Information Criteria

Akaike Information Criterion

AIC Summary

The short version: (AIC lower is better)

\begin{equation*} AIC = -2 * l(\hat{\theta}|y_{1:T}) + 2k + \frac{2k(k+1)}{T-K-1} \end{equation*}

AIC Derivation

The long version: model should be selected based on maximizes the expected log likelihood with respect to the true distribution. This subsequently means minimizes the KL divergence between the true distribution and the approximated model.

\begin{equation*} D(f^*||f) = \int f^*(y) \log \frac{f^*(y)}{f(y|\theta)} \partial y = E_{f^*}[\log f^*(Y)] - E_{f^*}[\log f(Y|\theta)] \end{equation*}

Notice the first term is constant. So the goal is to maximize the second term. The expectation of the log likelihood under true distribution is estimated through the observed log likelihood

\begin{equation*} E_{f^*}[\log f(Y|\theta)] \approx \frac{1}{T} \sum_{t=1}^T \log f(y_t | \theta) \end{equation*}

But this estimation is biased because here the data are used to estimate the parameters as well as the expectation. The bias is approximately $k / T$ where $k$ is the number of freely estimated parameters.
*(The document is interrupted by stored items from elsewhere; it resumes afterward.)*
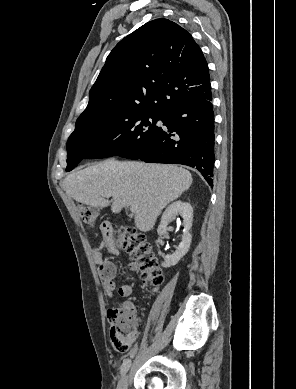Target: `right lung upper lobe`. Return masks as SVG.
<instances>
[{
    "label": "right lung upper lobe",
    "mask_w": 296,
    "mask_h": 389,
    "mask_svg": "<svg viewBox=\"0 0 296 389\" xmlns=\"http://www.w3.org/2000/svg\"><path fill=\"white\" fill-rule=\"evenodd\" d=\"M210 95L209 69L200 47L178 24L156 19L114 47L79 118L114 108L167 115Z\"/></svg>",
    "instance_id": "obj_1"
}]
</instances>
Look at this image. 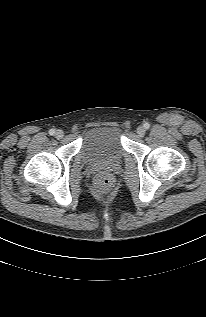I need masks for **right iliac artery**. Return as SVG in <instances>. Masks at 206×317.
<instances>
[{
    "label": "right iliac artery",
    "mask_w": 206,
    "mask_h": 317,
    "mask_svg": "<svg viewBox=\"0 0 206 317\" xmlns=\"http://www.w3.org/2000/svg\"><path fill=\"white\" fill-rule=\"evenodd\" d=\"M49 134H50V135H54V134H55V130H54V129H50V130H49Z\"/></svg>",
    "instance_id": "obj_1"
}]
</instances>
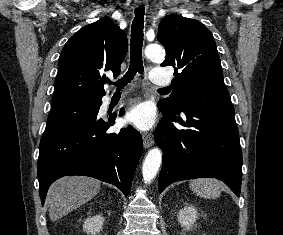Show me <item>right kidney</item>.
Here are the masks:
<instances>
[{
  "mask_svg": "<svg viewBox=\"0 0 283 235\" xmlns=\"http://www.w3.org/2000/svg\"><path fill=\"white\" fill-rule=\"evenodd\" d=\"M104 218L102 215L88 217L83 224V230L87 234L96 235L102 230Z\"/></svg>",
  "mask_w": 283,
  "mask_h": 235,
  "instance_id": "1",
  "label": "right kidney"
}]
</instances>
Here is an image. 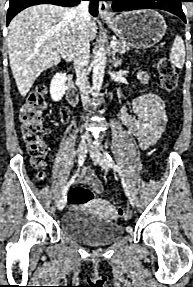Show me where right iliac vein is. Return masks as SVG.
<instances>
[{"mask_svg": "<svg viewBox=\"0 0 193 287\" xmlns=\"http://www.w3.org/2000/svg\"><path fill=\"white\" fill-rule=\"evenodd\" d=\"M86 152H87V143H86L85 140H83V141L79 144L78 149H77L78 157H85ZM66 202H67V197H66V196H63V197L58 201V209H59V210H62V209L65 207Z\"/></svg>", "mask_w": 193, "mask_h": 287, "instance_id": "63e3f726", "label": "right iliac vein"}]
</instances>
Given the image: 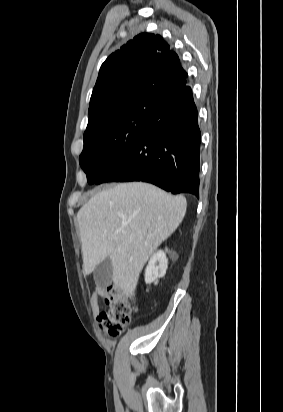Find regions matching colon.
<instances>
[{"label": "colon", "instance_id": "1", "mask_svg": "<svg viewBox=\"0 0 283 412\" xmlns=\"http://www.w3.org/2000/svg\"><path fill=\"white\" fill-rule=\"evenodd\" d=\"M107 309L98 318L99 329L110 338H119L130 322L129 305L125 293L110 287L105 297Z\"/></svg>", "mask_w": 283, "mask_h": 412}]
</instances>
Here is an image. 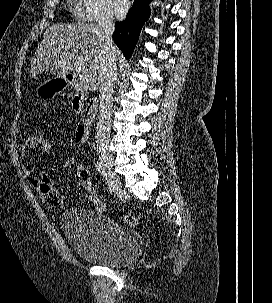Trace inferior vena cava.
I'll list each match as a JSON object with an SVG mask.
<instances>
[{
    "label": "inferior vena cava",
    "instance_id": "obj_1",
    "mask_svg": "<svg viewBox=\"0 0 272 303\" xmlns=\"http://www.w3.org/2000/svg\"><path fill=\"white\" fill-rule=\"evenodd\" d=\"M99 33L103 38V60L101 62V71L99 74V116L96 128L97 149L102 160H110L109 150L113 90L117 78V66L114 53V43L112 35L115 30V24L112 17L107 13L102 15L97 23Z\"/></svg>",
    "mask_w": 272,
    "mask_h": 303
}]
</instances>
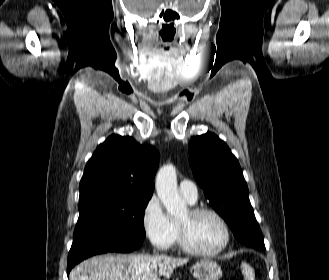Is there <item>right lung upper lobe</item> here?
<instances>
[{
  "instance_id": "1",
  "label": "right lung upper lobe",
  "mask_w": 329,
  "mask_h": 280,
  "mask_svg": "<svg viewBox=\"0 0 329 280\" xmlns=\"http://www.w3.org/2000/svg\"><path fill=\"white\" fill-rule=\"evenodd\" d=\"M159 153L132 137L111 135L87 162L79 202L119 196H152Z\"/></svg>"
}]
</instances>
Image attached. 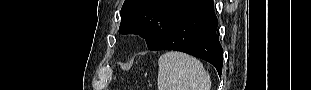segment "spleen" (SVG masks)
Returning <instances> with one entry per match:
<instances>
[{"instance_id": "3e777b00", "label": "spleen", "mask_w": 311, "mask_h": 90, "mask_svg": "<svg viewBox=\"0 0 311 90\" xmlns=\"http://www.w3.org/2000/svg\"><path fill=\"white\" fill-rule=\"evenodd\" d=\"M158 90H210L211 80L202 63L181 52H167L158 61Z\"/></svg>"}]
</instances>
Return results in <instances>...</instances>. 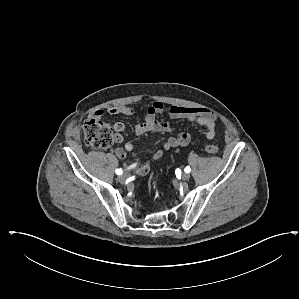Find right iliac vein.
<instances>
[{"label": "right iliac vein", "mask_w": 299, "mask_h": 299, "mask_svg": "<svg viewBox=\"0 0 299 299\" xmlns=\"http://www.w3.org/2000/svg\"><path fill=\"white\" fill-rule=\"evenodd\" d=\"M128 178V175L127 174H123L121 176L118 177V180L120 183H124Z\"/></svg>", "instance_id": "obj_1"}]
</instances>
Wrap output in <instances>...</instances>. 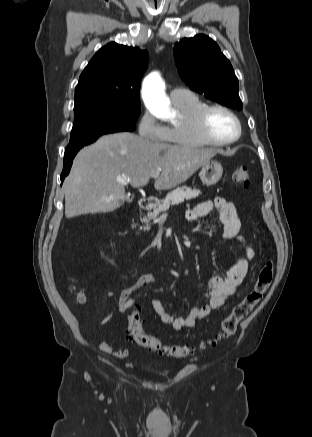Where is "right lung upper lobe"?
<instances>
[{"label":"right lung upper lobe","instance_id":"right-lung-upper-lobe-1","mask_svg":"<svg viewBox=\"0 0 312 437\" xmlns=\"http://www.w3.org/2000/svg\"><path fill=\"white\" fill-rule=\"evenodd\" d=\"M147 64V51L115 42L107 44L82 72L75 88V107L94 103H140V80Z\"/></svg>","mask_w":312,"mask_h":437}]
</instances>
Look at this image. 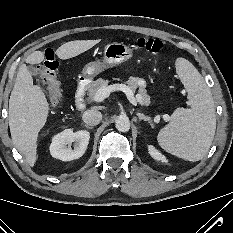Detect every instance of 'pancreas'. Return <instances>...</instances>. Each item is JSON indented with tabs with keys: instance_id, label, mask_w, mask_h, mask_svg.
Here are the masks:
<instances>
[{
	"instance_id": "obj_1",
	"label": "pancreas",
	"mask_w": 233,
	"mask_h": 233,
	"mask_svg": "<svg viewBox=\"0 0 233 233\" xmlns=\"http://www.w3.org/2000/svg\"><path fill=\"white\" fill-rule=\"evenodd\" d=\"M128 87L135 92L137 88L138 89V99L137 102L140 105L143 106H149L151 101H150V96L146 92V82L138 77H130L126 82H125ZM109 84V80H105L102 78H99L89 84V89H88V96L90 100H94V96L96 92L102 87L106 86Z\"/></svg>"
}]
</instances>
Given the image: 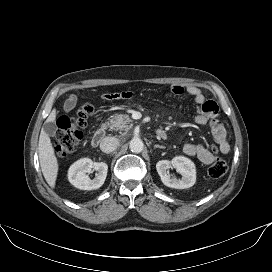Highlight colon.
I'll list each match as a JSON object with an SVG mask.
<instances>
[{"instance_id": "colon-1", "label": "colon", "mask_w": 272, "mask_h": 272, "mask_svg": "<svg viewBox=\"0 0 272 272\" xmlns=\"http://www.w3.org/2000/svg\"><path fill=\"white\" fill-rule=\"evenodd\" d=\"M93 106L89 103L81 105L74 115L62 116L57 121V132L53 141L54 152L59 157L72 154L82 139V128ZM228 170L227 163L220 157H215L209 167V174L213 178H220Z\"/></svg>"}]
</instances>
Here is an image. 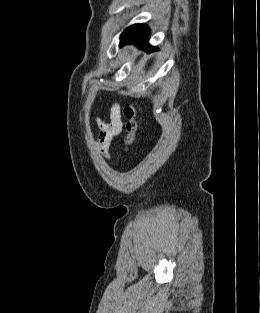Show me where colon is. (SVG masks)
Here are the masks:
<instances>
[{
  "label": "colon",
  "mask_w": 260,
  "mask_h": 313,
  "mask_svg": "<svg viewBox=\"0 0 260 313\" xmlns=\"http://www.w3.org/2000/svg\"><path fill=\"white\" fill-rule=\"evenodd\" d=\"M123 118L125 120L123 145L129 147L134 143L139 131L137 108L134 104H129L123 108Z\"/></svg>",
  "instance_id": "obj_1"
}]
</instances>
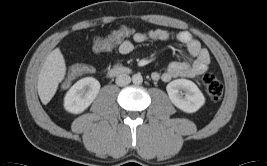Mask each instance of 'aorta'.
Segmentation results:
<instances>
[{"mask_svg":"<svg viewBox=\"0 0 267 166\" xmlns=\"http://www.w3.org/2000/svg\"><path fill=\"white\" fill-rule=\"evenodd\" d=\"M132 82L134 83V84H141L142 82H143V77H142V75L140 74V73H137V74H134L133 76H132Z\"/></svg>","mask_w":267,"mask_h":166,"instance_id":"obj_1","label":"aorta"}]
</instances>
So AIC is the bias corrected average log likelihood estimate with a multiplier

\begin{equation*} AIC = -2 * T * \frac{1}{T} \sum_{t=1}^T \log f(y_t|\theta) + 2k = -2 * l(\hat{\theta}|y_{1:T}) + 2k \end{equation*}

If the number of observation is small compare to the maximum number of estimated parameters, we add a second-order bias correction term

\begin{equation*} AIC = -2 * l(\hat{\theta}|y_{1:T}) + 2k + \frac{2k(k+1)}{T-K-1} \end{equation*}

AIC is asymptotically efficient. If the true model is not in the set of models under consideration, AIC will asymptotically select the model that minimizes the MSE of prediction. AIC is not consistent.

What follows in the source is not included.